What to produce:
Your reply should contain only the line with "Často kladené otázky" and the lines after it through the end of the data, each written out exactly.

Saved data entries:
"""

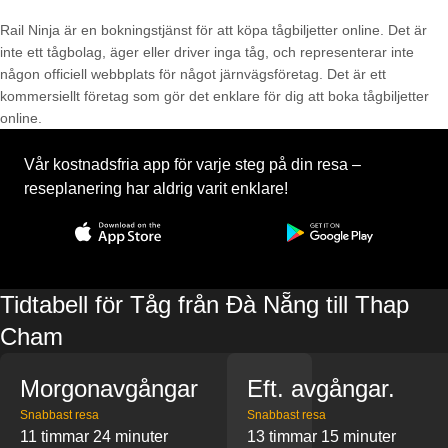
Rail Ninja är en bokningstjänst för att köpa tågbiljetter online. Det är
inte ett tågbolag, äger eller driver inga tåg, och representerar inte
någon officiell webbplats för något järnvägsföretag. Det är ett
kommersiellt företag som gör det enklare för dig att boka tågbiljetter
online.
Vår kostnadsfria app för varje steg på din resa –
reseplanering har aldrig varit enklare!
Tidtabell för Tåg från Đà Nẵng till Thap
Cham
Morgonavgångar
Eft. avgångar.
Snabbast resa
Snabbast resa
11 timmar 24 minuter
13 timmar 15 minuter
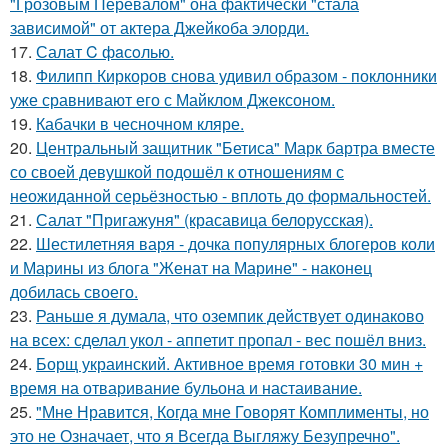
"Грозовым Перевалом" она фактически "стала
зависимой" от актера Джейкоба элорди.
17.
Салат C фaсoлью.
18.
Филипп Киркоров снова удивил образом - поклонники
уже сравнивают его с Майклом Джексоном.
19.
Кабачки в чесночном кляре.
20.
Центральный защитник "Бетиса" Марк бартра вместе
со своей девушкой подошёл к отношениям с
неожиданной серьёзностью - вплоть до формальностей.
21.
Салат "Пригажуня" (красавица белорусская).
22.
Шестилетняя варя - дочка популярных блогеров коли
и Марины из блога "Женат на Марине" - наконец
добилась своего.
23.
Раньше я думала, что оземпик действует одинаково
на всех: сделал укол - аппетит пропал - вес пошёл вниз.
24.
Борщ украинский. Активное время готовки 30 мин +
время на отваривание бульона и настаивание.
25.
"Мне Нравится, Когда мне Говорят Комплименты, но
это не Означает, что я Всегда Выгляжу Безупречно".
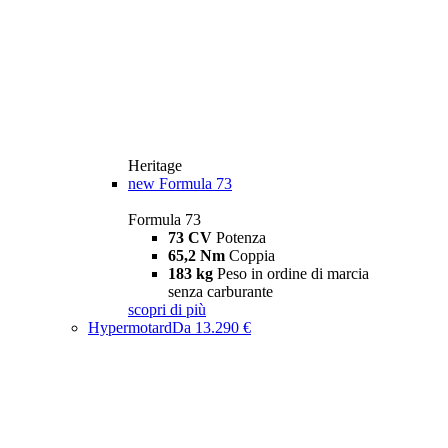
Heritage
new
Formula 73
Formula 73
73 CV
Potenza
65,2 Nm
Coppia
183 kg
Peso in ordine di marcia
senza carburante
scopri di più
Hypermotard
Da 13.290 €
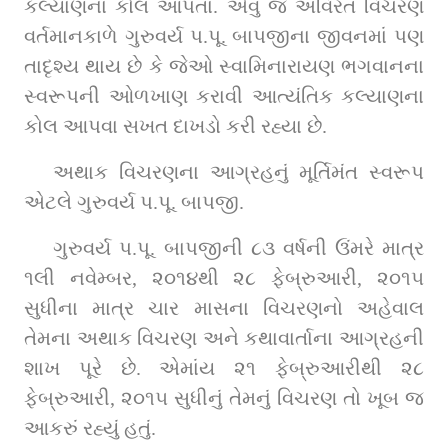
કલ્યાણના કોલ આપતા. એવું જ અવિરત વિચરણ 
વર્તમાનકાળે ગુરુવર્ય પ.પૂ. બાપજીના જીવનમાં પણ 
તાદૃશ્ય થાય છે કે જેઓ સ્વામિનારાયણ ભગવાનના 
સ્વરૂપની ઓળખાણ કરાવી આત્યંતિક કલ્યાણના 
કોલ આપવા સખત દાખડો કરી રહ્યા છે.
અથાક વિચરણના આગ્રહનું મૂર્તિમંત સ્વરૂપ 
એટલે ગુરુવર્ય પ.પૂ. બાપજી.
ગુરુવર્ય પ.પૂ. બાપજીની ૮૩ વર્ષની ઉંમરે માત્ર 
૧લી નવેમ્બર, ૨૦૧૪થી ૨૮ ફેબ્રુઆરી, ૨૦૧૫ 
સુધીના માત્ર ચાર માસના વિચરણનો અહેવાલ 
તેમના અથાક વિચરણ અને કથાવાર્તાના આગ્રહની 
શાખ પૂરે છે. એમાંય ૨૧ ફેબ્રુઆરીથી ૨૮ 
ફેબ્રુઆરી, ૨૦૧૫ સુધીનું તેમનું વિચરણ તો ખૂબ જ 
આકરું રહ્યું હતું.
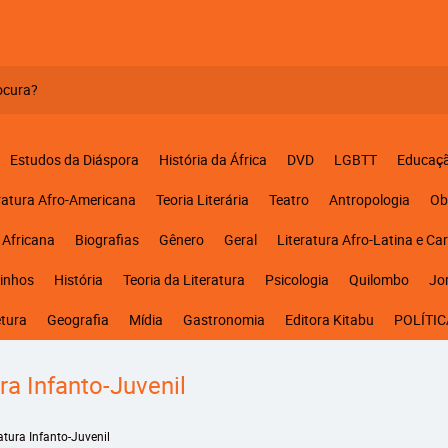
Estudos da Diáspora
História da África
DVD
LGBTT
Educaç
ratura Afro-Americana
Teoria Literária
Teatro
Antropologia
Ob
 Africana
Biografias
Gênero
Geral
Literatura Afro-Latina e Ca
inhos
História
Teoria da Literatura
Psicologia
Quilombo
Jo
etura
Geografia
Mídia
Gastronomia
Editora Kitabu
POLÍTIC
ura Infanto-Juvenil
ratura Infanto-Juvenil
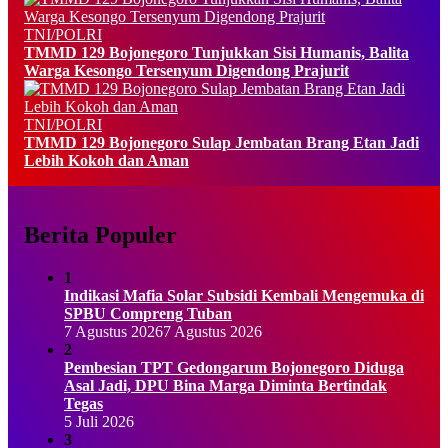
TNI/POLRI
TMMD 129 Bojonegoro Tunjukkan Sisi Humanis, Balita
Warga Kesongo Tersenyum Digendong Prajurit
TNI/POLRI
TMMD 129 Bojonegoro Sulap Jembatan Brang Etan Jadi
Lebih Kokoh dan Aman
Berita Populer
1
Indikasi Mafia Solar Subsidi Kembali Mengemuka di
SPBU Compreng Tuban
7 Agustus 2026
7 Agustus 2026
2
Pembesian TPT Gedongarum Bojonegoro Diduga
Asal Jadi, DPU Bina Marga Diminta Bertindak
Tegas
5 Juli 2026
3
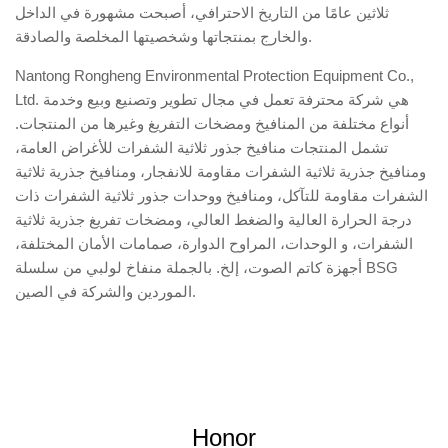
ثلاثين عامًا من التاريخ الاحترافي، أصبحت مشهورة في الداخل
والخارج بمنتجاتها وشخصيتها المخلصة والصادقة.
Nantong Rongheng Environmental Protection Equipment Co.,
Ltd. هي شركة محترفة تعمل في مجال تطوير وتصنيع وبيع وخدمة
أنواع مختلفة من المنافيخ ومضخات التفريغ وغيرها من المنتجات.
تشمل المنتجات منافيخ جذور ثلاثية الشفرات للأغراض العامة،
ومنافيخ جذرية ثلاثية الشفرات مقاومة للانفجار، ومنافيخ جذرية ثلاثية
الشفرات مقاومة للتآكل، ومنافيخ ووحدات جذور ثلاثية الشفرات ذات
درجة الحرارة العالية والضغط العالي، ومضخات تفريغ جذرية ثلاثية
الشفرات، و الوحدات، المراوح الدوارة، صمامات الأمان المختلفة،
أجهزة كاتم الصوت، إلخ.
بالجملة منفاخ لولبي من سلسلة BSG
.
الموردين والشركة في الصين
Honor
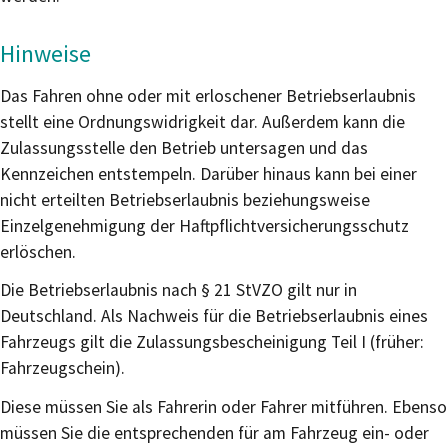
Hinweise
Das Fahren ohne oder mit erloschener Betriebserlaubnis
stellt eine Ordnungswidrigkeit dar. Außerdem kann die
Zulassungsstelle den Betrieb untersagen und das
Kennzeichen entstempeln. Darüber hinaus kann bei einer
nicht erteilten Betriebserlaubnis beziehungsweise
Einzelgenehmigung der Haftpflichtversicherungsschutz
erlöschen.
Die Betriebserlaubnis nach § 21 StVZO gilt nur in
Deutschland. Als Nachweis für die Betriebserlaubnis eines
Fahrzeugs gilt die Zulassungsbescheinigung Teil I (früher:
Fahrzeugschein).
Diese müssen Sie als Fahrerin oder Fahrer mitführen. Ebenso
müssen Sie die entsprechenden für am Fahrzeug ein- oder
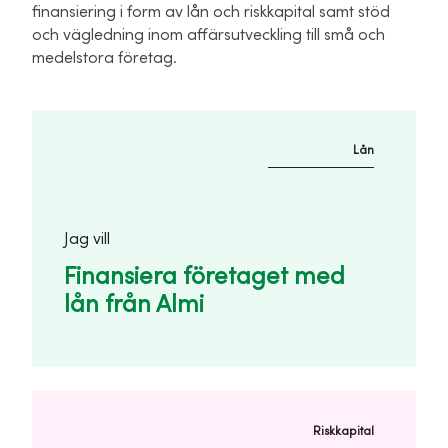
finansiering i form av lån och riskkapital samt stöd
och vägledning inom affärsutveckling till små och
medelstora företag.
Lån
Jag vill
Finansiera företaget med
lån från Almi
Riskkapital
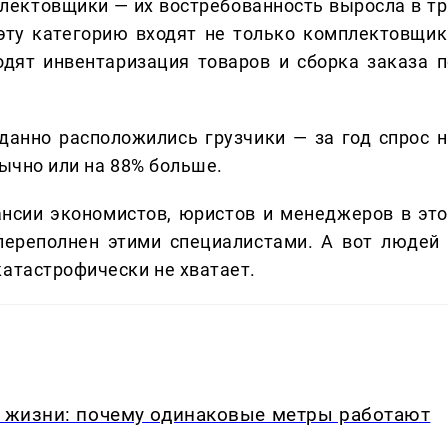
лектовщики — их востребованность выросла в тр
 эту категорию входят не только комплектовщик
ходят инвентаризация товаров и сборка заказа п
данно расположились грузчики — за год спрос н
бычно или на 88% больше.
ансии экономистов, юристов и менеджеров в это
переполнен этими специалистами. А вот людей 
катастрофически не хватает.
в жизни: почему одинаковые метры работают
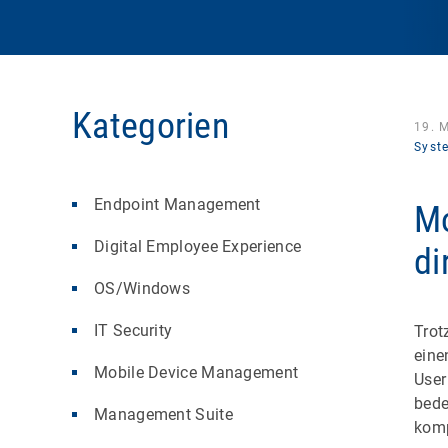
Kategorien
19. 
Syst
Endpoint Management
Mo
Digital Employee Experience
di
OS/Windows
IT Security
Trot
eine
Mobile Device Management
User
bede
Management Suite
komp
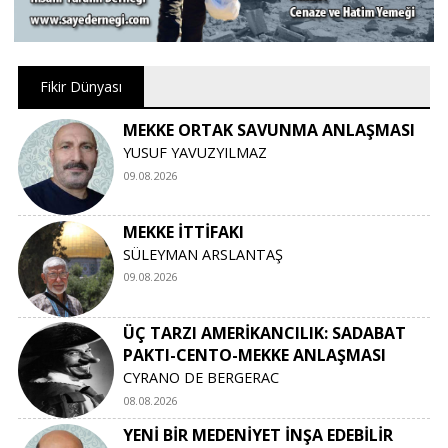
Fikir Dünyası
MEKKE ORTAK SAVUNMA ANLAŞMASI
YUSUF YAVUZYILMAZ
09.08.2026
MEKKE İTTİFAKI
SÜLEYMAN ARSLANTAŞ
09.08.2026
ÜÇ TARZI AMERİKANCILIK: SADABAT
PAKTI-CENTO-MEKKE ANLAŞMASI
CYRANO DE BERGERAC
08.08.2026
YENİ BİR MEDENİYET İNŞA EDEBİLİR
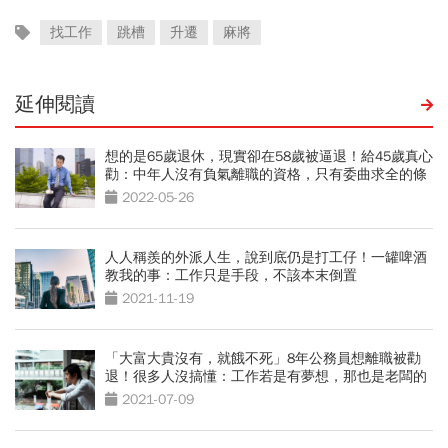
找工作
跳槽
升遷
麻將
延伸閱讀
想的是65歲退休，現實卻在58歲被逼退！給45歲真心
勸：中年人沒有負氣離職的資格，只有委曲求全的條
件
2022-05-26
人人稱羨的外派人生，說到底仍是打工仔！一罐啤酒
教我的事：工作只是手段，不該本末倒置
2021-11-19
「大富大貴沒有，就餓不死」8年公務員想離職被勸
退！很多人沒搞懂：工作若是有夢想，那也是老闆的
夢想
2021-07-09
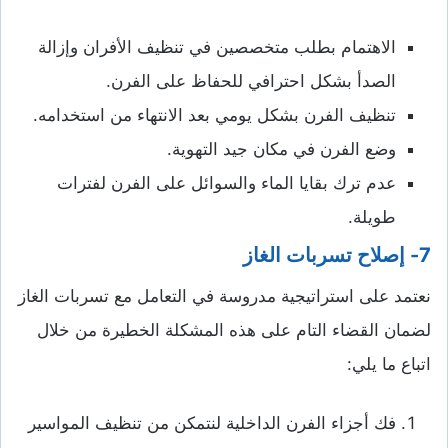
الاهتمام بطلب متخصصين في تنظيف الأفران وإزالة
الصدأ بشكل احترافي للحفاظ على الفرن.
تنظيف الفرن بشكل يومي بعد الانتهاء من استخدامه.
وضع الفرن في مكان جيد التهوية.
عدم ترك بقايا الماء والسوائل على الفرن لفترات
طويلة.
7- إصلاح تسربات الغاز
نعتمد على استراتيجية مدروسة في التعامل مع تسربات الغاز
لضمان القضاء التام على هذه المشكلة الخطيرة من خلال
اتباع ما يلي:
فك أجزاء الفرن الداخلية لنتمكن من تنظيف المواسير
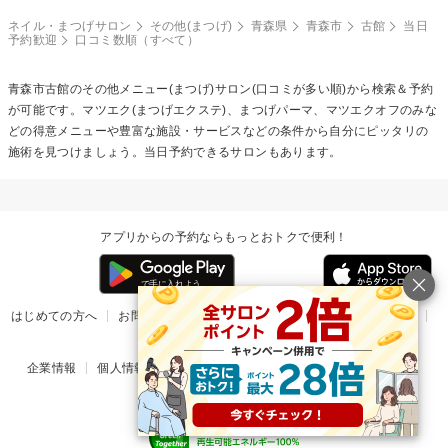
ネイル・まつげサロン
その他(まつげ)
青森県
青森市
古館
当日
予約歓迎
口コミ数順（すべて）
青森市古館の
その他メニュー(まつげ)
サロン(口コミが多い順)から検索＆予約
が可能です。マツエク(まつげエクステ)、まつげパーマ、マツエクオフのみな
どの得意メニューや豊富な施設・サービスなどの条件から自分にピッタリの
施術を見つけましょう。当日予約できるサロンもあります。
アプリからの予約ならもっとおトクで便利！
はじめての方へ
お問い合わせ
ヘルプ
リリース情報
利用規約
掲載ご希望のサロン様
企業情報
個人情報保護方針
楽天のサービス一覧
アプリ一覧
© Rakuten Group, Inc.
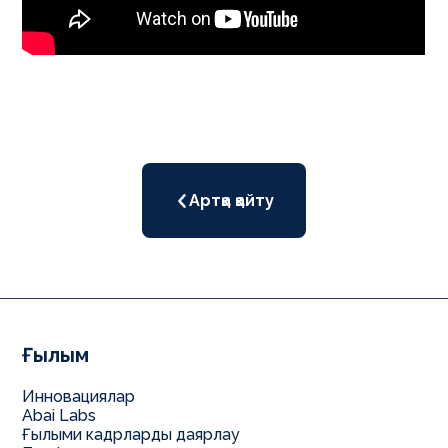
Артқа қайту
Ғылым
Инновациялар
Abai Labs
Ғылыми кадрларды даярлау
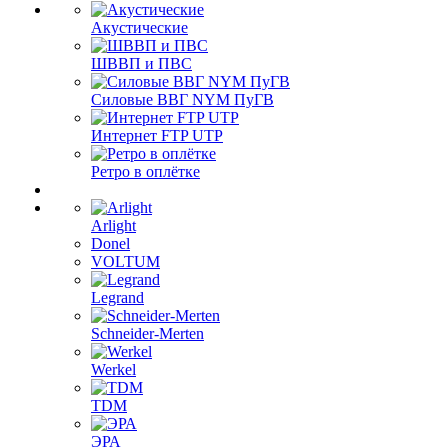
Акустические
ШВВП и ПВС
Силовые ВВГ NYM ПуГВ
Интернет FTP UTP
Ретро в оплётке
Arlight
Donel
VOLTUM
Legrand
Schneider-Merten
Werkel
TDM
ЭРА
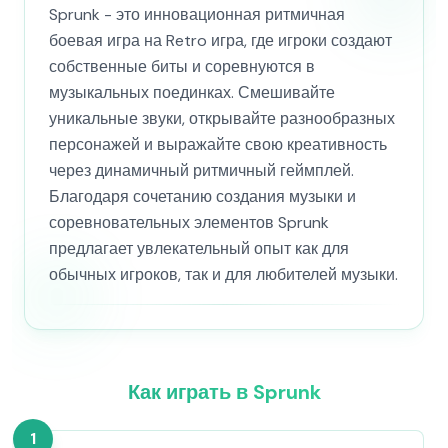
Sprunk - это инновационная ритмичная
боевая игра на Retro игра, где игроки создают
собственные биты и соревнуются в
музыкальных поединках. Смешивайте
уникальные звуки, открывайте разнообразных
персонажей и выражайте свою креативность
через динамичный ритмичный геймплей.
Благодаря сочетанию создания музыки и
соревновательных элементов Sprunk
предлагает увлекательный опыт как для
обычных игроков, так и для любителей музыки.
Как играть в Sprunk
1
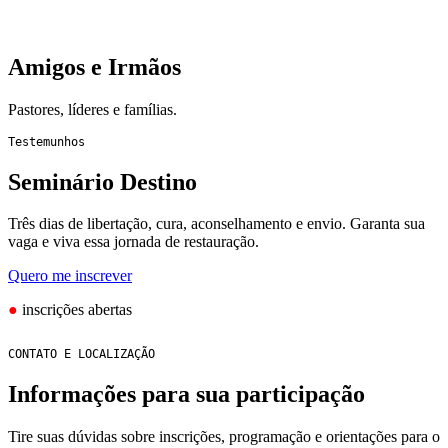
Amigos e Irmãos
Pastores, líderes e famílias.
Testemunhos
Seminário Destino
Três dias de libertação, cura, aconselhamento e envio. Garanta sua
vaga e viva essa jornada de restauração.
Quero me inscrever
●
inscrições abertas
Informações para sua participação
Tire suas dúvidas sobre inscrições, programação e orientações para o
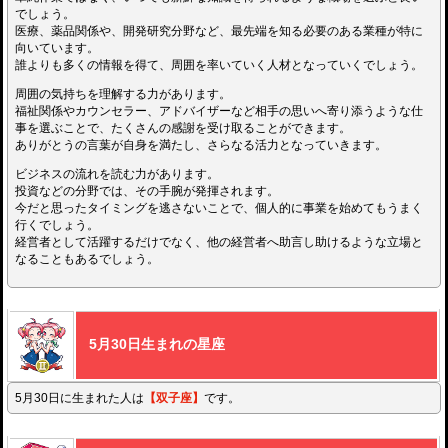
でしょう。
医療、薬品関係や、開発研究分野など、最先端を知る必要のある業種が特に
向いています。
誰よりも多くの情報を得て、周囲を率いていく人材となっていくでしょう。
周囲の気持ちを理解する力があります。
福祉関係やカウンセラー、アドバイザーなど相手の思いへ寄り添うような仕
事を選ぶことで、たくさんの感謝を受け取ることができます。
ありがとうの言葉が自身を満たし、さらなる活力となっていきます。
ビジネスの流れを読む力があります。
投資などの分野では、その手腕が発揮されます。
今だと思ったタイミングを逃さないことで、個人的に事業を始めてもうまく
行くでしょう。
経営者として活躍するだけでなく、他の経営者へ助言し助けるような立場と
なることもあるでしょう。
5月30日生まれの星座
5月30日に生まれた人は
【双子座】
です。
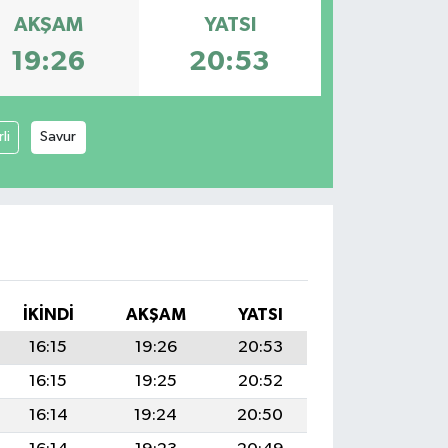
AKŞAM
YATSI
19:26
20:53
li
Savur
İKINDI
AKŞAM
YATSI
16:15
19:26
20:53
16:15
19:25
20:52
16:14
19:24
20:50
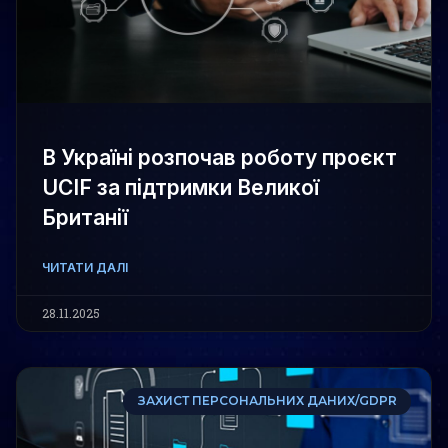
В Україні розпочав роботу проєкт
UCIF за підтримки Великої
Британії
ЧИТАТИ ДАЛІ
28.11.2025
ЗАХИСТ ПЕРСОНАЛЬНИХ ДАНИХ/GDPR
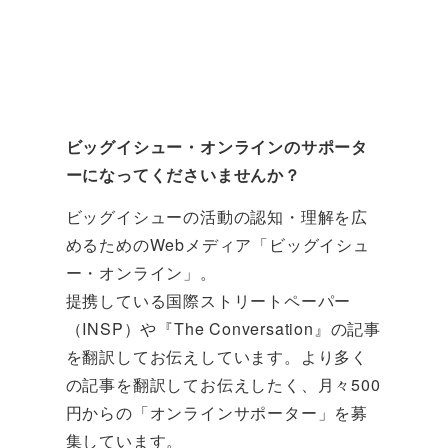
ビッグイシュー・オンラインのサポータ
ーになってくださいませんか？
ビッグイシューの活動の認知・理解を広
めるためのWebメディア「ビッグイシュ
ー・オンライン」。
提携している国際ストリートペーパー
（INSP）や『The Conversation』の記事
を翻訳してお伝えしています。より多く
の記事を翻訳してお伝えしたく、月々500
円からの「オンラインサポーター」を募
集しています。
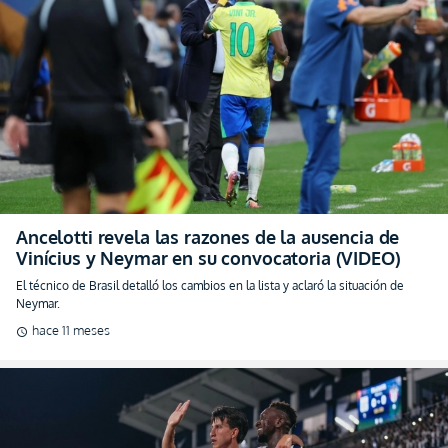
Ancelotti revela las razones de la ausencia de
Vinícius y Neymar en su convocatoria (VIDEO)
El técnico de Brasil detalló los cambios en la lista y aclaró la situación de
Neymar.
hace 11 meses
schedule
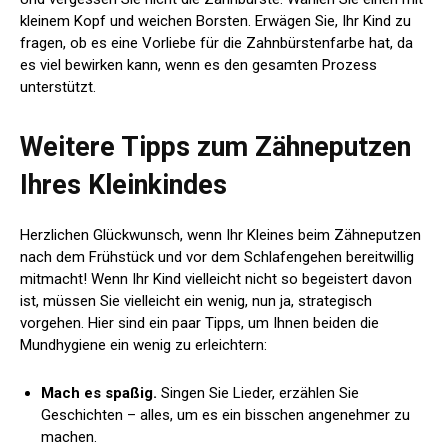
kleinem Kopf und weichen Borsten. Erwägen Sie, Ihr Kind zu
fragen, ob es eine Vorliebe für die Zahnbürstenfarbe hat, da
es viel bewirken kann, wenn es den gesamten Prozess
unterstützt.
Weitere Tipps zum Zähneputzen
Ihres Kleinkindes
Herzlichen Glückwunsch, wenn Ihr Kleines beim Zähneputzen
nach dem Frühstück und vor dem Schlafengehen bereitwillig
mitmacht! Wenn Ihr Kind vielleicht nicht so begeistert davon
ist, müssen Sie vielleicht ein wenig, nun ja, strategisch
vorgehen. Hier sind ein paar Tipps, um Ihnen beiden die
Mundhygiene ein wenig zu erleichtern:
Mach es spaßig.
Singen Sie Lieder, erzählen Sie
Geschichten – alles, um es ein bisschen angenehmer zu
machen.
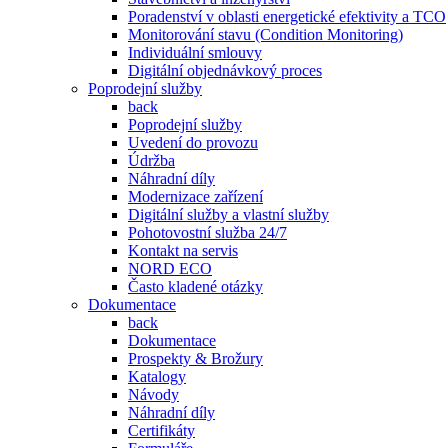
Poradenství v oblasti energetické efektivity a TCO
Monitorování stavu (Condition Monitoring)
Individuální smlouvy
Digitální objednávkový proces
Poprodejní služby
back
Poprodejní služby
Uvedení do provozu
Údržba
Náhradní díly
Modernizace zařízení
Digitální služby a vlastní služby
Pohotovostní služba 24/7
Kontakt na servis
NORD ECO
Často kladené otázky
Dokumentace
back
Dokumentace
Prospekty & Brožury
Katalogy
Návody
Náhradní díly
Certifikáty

"""

The completed task:
Často kladené otázky
Dokumentace
back
Dokumentace
Prospekty & Brožury
Katalogy
Návody
Náhradní díly
Certifikáty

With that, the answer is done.